UN MECÁNICO LO PERDIÓ TODO POR SALVAR A UNA NIÑA. PERO AL DÍA SIGUIENTE, 5 COCHES DE LUJO RODEARON SU CASA.

—¿Y eso es problema mío? ¿O tuyo? —dijo Héctor con una frialdad que helaba la sangre—. Tienes tres esperando. El dueño del Mercedes viene en veinte minutos. Si te vas ahora, dejas el trabajo tirado.

—¡Es una vida, Héctor! —bramó Rodrigo, perdiendo por primera vez el “Don”. La desesperación le daba valentía—. ¡Es una niña! ¡Podría ser su hija o la mía!

—No es mi hija. Y no me pagas para ser samaritano —Héctor se acercó hasta quedar a un metro de él—. Escúchame bien, Rodrigo. Si te subes a esa furgoneta y sales de mi taller en horario laboral, no te molestes en volver. Estás despedido. Y me aseguraré de que no encuentres trabajo ni cambiando ruedas de bicicleta en todo Madrid. Te hundiré.

El mundo se detuvo. Rodrigo miró a Héctor, vio la maldad pura en sus ojos, la total ausencia de empatía. Luego bajó la vista hacia la niña. Sus pestañas largas, su carita inocente distorsionada por la falta de oxígeno. Pensó en sus hijos. Pensó en la hipoteca.
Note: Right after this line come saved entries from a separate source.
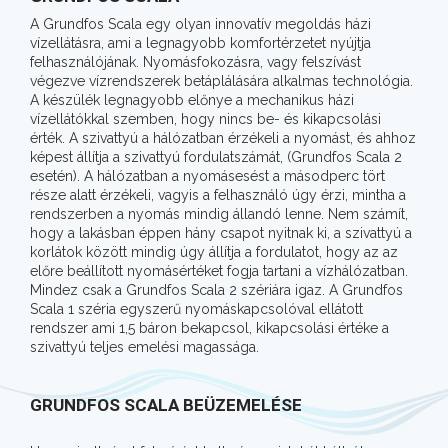
A Grundfos Scala egy olyan innovatív megoldás házi
vízellátásra, ami a legnagyobb komfortérzetet nyújtja
felhasználójának. Nyomásfokozásra, vagy felszívást
végezve vízrendszerek betáplálására alkalmas technológia.
A készülék legnagyobb előnye a mechanikus házi
vízellátókkal szemben, hogy nincs be- és kikapcsolási
érték. A szivattyú a hálózatban érzékeli a nyomást, és ahhoz
képest állítja a szivattyú fordulatszámát, (Grundfos Scala 2
esetén). A hálózatban a nyomásesést a másodperc tört
része alatt érzékeli, vagyis a felhasználó úgy érzi, mintha a
rendszerben a nyomás mindig állandó lenne. Nem számít,
hogy a lakásban éppen hány csapot nyitnak ki, a szivattyú a
korlátok között mindig úgy állítja a fordulatot, hogy az az
előre beállított nyomásértéket fogja tartani a vízhálózatban.
Mindez csak a Grundfos Scala 2 szériára igaz. A Grundfos
Scala 1 széria egyszerű nyomáskapcsolóval ellátott
rendszer ami 1,5 báron bekapcsol, kikapcsolási értéke a
szivattyú teljes emelési magassága.
GRUNDFOS SCALA BEÜZEMELÉSE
Pensó en el hambre.

El miedo le atenazó el estómago. Si se iba, lo perdía todo. La seguridad, el sueldo, el futuro de su familia.

Pero entonces sintió un espasmo en el cuerpo de la pequeña. Un suspiro agónico.

Rodrigo levantó la vista, y sus ojos, normalmente dóciles, ardieron con un fuego que Héctor nunca había visto.

—Pues fírmeme el finiquito, desgraciado —dijo Rodrigo con voz firme y grave—. Porque prefiero morir de hambre con la conciencia tranquila que ser un miserable como usted.

Sin esperar respuesta, abrió la puerta de la furgoneta, depositó a la niña con cuidado en el asiento, la aseguró con el cinturón como pudo, y corrió al lado del conductor. Arrancó el motor, que rugió con un sonido asmático, y salió quemando rueda, dejando a Héctor Villaseñor gritando insultos en una nube de polvo y humo.

La M-40 era una trampa mortal a esa hora. El tráfico de Madrid es famoso por su densidad, y esa tarde no era la excepción. Rodrigo conducía con una mano en el volante y la otra sosteniendo la cabeza de la niña para que no se golpeara con los bandazos.